Revisiting the liver once more, we can say that it has numerous other critical body functions, in addition to the production of bile. First among these is detoxification (dee- TAHKS -ih-fih- KAY -shun) – “the process of taking poison out of” the bloodstream. The liver cells help detoxify (dee- TAHKS -ih-feye) drinking alcohol, for instance, so that it is broken down into sugar and water without toxifying (“poisoning”) the brain! [ Study suggestion: When we say that a person is drunk, what does that imply, with regards to the associated function of the liver?]
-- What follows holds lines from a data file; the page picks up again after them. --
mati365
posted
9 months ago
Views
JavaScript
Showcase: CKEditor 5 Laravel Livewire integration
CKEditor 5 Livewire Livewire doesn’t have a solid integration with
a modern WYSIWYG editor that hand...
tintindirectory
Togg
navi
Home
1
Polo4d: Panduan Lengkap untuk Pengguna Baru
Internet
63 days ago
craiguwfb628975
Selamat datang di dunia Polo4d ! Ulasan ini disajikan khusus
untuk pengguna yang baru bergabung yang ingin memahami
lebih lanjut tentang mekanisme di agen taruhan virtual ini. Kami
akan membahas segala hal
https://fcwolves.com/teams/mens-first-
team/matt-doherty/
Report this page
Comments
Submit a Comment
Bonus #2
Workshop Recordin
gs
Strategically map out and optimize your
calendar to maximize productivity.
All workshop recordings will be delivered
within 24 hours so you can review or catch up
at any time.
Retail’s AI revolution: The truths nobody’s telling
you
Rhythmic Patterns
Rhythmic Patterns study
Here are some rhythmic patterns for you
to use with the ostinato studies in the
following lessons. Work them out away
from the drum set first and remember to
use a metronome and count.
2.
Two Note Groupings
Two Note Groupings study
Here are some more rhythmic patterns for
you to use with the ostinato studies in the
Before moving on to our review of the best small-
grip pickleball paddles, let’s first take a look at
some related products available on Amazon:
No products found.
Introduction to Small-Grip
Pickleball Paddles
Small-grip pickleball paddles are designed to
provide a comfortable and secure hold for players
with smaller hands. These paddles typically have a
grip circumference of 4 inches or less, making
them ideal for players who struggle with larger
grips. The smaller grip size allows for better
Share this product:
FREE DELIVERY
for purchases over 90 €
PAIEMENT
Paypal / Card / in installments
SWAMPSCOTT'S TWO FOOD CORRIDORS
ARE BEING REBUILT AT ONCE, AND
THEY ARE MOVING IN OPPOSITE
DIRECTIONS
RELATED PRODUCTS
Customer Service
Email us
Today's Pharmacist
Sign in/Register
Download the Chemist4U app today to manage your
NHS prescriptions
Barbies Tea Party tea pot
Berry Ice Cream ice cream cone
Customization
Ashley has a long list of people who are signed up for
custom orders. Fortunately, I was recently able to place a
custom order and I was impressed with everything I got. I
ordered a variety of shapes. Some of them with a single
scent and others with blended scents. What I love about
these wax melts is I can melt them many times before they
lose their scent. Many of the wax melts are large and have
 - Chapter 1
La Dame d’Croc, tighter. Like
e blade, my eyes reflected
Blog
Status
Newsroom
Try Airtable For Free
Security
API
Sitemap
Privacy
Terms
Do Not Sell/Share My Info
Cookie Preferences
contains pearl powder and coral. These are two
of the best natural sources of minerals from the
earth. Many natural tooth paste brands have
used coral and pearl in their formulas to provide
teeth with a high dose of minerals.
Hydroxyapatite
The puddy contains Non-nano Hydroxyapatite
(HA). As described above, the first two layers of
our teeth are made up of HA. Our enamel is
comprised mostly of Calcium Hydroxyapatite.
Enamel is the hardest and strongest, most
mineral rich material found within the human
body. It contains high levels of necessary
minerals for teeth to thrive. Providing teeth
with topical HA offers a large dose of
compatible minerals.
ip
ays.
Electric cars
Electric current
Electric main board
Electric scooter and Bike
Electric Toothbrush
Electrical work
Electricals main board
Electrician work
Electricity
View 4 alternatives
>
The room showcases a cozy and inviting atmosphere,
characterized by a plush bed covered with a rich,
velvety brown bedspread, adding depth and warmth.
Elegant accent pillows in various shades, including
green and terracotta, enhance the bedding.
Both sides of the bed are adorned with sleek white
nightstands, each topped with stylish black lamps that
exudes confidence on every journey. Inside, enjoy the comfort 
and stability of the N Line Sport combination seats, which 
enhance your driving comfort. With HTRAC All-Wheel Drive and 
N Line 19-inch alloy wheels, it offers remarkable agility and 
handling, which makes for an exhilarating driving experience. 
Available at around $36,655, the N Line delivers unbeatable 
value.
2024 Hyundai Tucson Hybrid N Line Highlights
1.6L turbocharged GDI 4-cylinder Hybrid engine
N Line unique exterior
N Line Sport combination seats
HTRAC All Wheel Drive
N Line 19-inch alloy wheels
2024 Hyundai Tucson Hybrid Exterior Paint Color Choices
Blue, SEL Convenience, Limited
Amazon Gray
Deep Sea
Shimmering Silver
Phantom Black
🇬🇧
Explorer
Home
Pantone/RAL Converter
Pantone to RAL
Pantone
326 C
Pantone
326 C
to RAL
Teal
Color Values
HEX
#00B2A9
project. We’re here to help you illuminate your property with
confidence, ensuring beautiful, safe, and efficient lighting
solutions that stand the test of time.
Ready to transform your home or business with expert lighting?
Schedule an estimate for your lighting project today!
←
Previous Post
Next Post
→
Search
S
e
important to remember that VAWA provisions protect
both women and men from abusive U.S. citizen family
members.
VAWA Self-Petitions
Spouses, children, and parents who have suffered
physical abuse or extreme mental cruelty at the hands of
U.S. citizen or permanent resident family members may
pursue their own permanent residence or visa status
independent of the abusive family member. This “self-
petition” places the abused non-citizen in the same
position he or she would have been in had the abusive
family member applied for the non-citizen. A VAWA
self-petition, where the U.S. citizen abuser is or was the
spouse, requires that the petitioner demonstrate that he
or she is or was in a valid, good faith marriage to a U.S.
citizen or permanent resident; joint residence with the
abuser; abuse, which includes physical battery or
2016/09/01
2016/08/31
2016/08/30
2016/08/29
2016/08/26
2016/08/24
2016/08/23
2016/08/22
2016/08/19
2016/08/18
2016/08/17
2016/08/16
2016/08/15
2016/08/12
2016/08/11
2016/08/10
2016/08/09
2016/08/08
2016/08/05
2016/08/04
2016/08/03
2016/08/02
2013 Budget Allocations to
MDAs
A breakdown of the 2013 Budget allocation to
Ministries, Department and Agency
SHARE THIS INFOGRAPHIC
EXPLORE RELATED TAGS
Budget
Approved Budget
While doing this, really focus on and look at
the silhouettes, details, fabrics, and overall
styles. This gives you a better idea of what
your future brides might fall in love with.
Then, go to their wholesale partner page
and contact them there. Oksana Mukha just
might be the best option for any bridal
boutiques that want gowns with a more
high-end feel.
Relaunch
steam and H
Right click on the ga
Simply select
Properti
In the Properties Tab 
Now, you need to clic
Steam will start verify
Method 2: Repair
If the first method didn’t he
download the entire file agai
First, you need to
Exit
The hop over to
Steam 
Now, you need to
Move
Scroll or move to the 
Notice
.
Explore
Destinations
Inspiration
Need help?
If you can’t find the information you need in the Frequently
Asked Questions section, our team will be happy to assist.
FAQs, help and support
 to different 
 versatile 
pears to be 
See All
Summarizing all of the above, we can say that the duodenum, as the first segment of the small intestine, receives chyme from the stomach, bile from the liver and cholecyst, and pancreatic juice from the pancreas. As a result, the chemical digestion of all three basic types of foodstuffs – carbohydrates, lipids, and proteins – is essentially completed within the small intestine. Lying downstream from the liver and pancreas entry point – the duodenal papilla – are the jejunum (jeh- JOO -num) and the ileum ( IL -ee-um).
The jejunum and ileum basically complete the processes of chemical digestion and absorption of nutrients that began in the duodenum.